A Packet of Kids
As a teenage camp counselor, I sometimes had as many as a dozen kids in my group, I thought it was such fun that I would have paid for the entertainment—if I had any money, which I didn’t. Anyone who has had children knows that they can be a joy. They can also be a source of pain. I wanted twelve kids. I figured it was cheaper by the dozen. Our first four children were all born in Nuremberg between I949 and 1953. We started with a bang, if I may use the term. To protect the health of the mother, the doctor advised that we should stop there. My dream of a dozen was gone.
Our oldest daughter, who was very young when she was born, we named Carol, which she later changed to Keri. She came to us in the U.S. Army Hospital, and she was free. (There were no delivery charges.) I believe our next daughter, Robin Eve, also came without cost. The third, my son Donald, carried a slight charge. Our fourth, and last, child is named Nina Dale, and we had to pay the normal medical bills to the U.S. army hospital. I felt I was entitled to an en gros wholesale discount, but perhaps the army was trying to discourage the drain on their facilities.
Despite the usual childhood transgressions, life with the kids at home was also fun. We romped and wrestled in front of the fireplace, we subscribed to the opera and the ballet, and bought tickets to Broadway shows to which the children were taken one at a time. When I returned from a trip abroad it was like Santa Claus paying a visit. First choice of gifts was given to the child who earned the most points for chores well done. I doubt if they noticed that some of the gifts had been pre-selected by Mama and were hidden in the trunk of our car before I produced the “foreign imports.”
All of our children were encouraged to take music lessons. Being a democratic household, they could choose their own instruments of entertainment or torture.
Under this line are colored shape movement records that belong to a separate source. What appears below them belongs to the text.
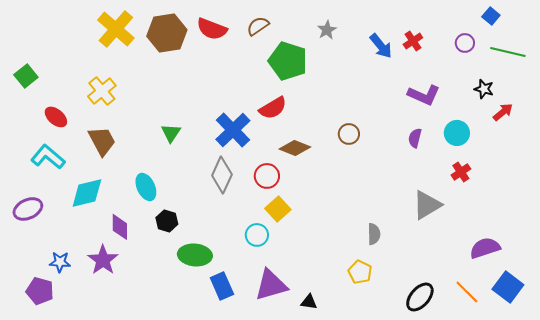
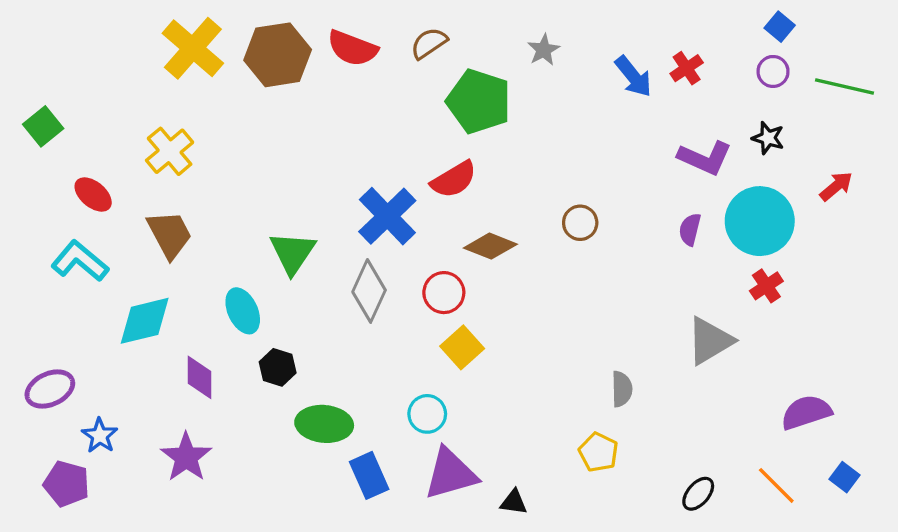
blue square: (491, 16) -> (780, 27), moved
black star: (484, 89) -> (768, 138), moved
green triangle: (171, 133) -> (293, 253), moved, size x1.4
cyan circle: (457, 133) -> (760, 221), size x1.6
purple ellipse: (28, 209) -> (50, 389), moved
cyan circle: (257, 235) -> (427, 414), moved
purple star: (103, 260) -> (186, 457), moved
blue star: (60, 262) -> (100, 436), turned 30
blue square: (508, 287) -> (845, 477), size x0.6
black ellipse: (420, 297) -> (698, 494), size x0.7

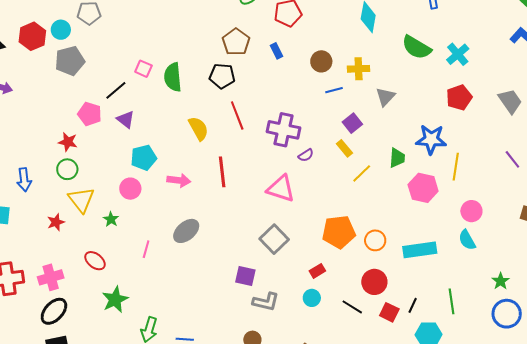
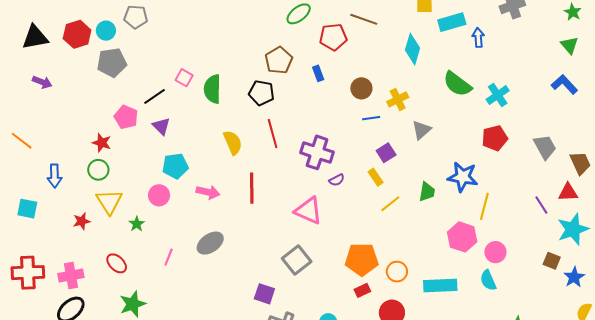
yellow cross: (359, 69) -> (398, 99), turned -30
pink hexagon: (423, 188) -> (462, 237), moved
red rectangle: (317, 271) -> (362, 290), moved

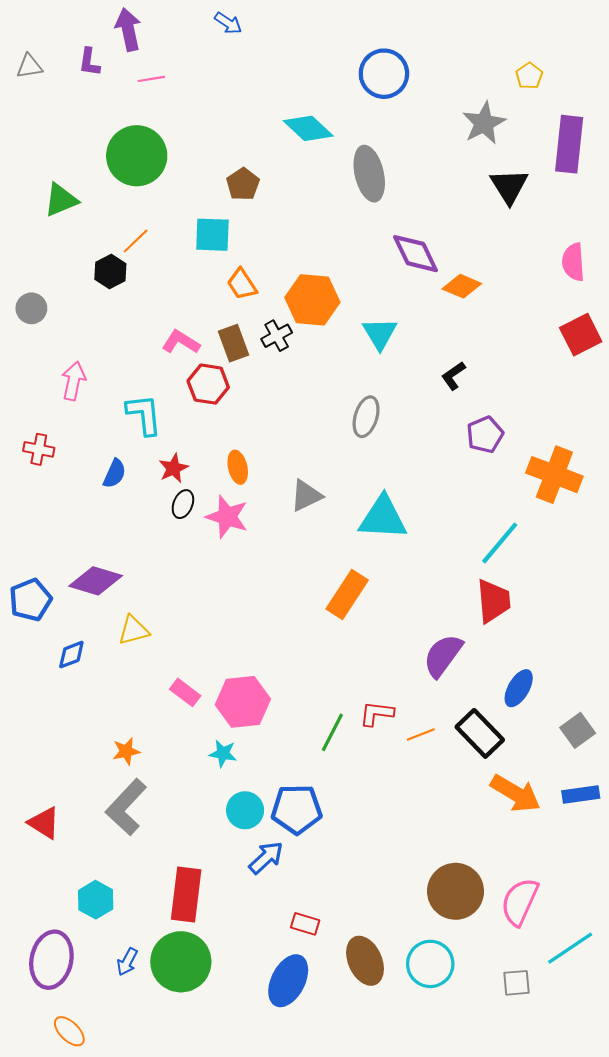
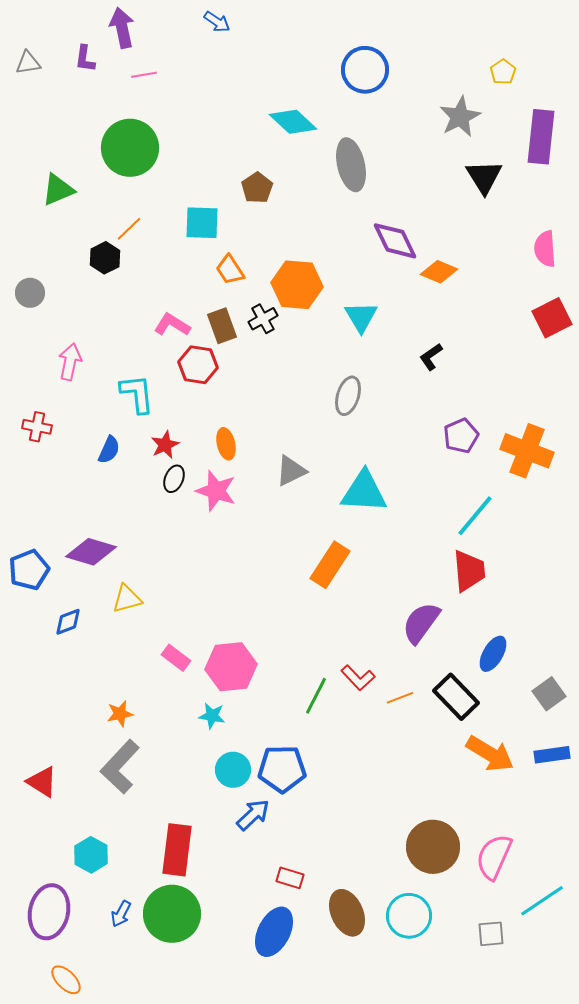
brown pentagon: (243, 184) -> (257, 188), moved
purple pentagon: (485, 435) -> (461, 436), moved
red L-shape: (377, 713) -> (358, 678), turned -140

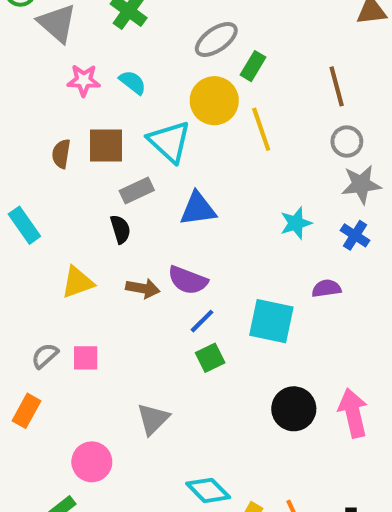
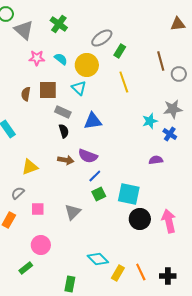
yellow circle: (214, 101) -> (87, 65), moved
cyan triangle: (169, 142) -> (79, 88), size x0.7
gray circle: (347, 142) -> (179, 74), moved
gray rectangle: (137, 190) -> (63, 112), turned 49
cyan star: (296, 223) -> (150, 121), moved
black semicircle: (120, 229) -> (64, 131), moved
yellow triangle: (78, 282) -> (30, 167), moved
cyan square: (271, 321) -> (129, 194), moved
pink square: (86, 358) -> (38, 209), moved
gray triangle: (153, 419) -> (73, 212), moved

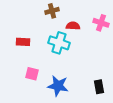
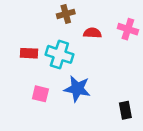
cyan cross: (59, 43) -> (59, 54), moved
blue star: (58, 86) -> (77, 89), moved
The older girls were beginning to play the upright piano we bought for a song and which Mama repaired. Keri was also quite good on the flute. Don played the clarinet I bought him directly from the manufacturer, M. Boufet, outside of Paris. Don also tootled on a bevy of wind instruments I periodically picked up in a music shop in Berlin. In later years he became a bagpipe enthusiast. Nina practiced the violin. She had no difficulty carrying the case or the fiddle but there was some question whether she could carry a tune. She loved that instrument and practiced faithfully, forcing the family to flee the house! When I was not traveling, I tucked each child into bed after telling them a story that ended with a moral. In short, by any normal standard, it was a very happy home.